Pengantin pria, Angga Pratama mengatakan, tak menyangka pernikahannya akan terjadi banjir. Sebab penentuan hari sakral tersebut sudah ditentukan oleh kedua pihak keluarga tiga bulan sebelumnya.
“Tidak menyangka kalau banjir. Meski begitu kami tetap bersyukur bisa menggelar acara pernikahan meski banjir mengisolasi kampung tempat pelaminan kami,” ujar Angga kepada awak media ketika ditemui di sela-sela acara pernikahannya, Kamis (12/1/2023).
Sementara itu, ayah Angga yakni Sarjoko mengaku, bahwa penentuan hari pernikahan anaknya telah dilakukan tiga bulan sebelumnya. Sehingga ia dan keluarga tak menyangka di hari bahagia putra ketiganya itu dukuhnya terisolasi karena banjir.
“Kami tidak mengira sebelumnya, banjir akan terjadi di hari pernikahan anak kami. Kami menentukan tanggalnya kan tiga bulan sebelum hari pernikahan,” ujar Sarjoko.
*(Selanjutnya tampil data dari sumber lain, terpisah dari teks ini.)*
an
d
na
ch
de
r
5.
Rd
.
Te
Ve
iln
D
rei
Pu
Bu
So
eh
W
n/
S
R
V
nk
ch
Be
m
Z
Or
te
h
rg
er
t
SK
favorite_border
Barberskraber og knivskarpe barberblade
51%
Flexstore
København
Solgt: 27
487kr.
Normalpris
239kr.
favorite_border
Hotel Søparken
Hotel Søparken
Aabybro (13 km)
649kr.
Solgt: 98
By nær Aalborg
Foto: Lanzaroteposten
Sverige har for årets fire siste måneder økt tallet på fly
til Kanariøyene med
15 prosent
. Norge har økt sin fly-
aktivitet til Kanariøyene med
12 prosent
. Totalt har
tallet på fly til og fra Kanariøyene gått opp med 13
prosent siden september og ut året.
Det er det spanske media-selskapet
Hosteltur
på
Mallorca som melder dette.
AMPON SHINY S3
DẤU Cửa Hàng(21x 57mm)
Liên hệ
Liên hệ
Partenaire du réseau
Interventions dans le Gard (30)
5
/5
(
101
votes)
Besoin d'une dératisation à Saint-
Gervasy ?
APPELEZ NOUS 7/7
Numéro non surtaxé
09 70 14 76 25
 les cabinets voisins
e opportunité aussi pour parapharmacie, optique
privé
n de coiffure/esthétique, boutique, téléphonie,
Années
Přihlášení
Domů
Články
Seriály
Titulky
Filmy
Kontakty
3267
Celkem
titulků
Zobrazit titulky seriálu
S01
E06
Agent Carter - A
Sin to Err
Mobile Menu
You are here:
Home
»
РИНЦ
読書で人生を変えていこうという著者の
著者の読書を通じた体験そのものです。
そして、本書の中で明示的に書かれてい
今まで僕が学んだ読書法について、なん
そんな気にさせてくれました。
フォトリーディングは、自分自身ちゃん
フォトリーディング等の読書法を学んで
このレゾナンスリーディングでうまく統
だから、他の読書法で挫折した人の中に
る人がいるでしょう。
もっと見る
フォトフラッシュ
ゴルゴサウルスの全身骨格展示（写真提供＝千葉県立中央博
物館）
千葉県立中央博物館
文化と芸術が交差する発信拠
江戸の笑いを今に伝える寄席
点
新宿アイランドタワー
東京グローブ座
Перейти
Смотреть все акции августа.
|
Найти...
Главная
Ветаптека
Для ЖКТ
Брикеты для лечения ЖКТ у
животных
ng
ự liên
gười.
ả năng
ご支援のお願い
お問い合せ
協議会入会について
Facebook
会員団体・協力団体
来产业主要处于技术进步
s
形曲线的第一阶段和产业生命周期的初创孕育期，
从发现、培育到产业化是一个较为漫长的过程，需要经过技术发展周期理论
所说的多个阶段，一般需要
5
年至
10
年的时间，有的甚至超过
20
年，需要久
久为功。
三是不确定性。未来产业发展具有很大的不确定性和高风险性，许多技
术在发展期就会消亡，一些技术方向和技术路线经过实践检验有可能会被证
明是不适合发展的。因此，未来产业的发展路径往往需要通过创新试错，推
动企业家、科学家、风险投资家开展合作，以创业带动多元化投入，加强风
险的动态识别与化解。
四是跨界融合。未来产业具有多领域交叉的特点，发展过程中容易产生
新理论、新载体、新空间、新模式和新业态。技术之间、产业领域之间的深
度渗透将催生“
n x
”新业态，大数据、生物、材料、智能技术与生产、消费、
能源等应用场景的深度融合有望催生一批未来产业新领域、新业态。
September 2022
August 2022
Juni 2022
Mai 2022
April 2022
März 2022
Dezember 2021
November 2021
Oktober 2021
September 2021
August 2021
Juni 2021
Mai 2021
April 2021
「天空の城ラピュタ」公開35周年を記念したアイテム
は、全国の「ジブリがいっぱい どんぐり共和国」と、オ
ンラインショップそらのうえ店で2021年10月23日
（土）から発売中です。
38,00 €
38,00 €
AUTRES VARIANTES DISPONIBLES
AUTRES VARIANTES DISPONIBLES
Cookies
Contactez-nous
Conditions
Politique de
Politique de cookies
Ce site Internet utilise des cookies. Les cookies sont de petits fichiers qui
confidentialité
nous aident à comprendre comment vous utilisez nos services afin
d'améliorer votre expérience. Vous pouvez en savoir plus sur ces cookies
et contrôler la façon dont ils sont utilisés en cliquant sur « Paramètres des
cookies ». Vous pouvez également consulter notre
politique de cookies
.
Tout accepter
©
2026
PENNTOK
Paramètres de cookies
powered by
Baca juga: Pengantin Mubeng Gapura Masjid Wali, Tradisi Unik yang Masih Lestari di Kudus
Karena banjir masih mengisolasi kampungnya. Maka, kedua mempelai tadi datangnya menggunakan perahu. Tamu-tamu yang dari desa atau daerah lain yang akan datang juga akan naik perahu yang disediakan.
“Untungnya ada perahu. Sehingga tamu undangan nantinya tetap bisa hadir dengan naik perahu, gratis,” ungkap ayah tiga anak tersebut.
Meski digelar di tengah bencana banjir, Sarjoko berharap pernikahan anaknya bisa langgeng dan bahagia. Serta segera diberi momongan.
“Kami sudah tiga kali menyelenggarakan hajatan dan ini pas terjadi banjir dan mengisolasi kampung. Semoga, acara berjalan lancar serta pernikahan anak kami langgeng dan bahagia,” harapnya.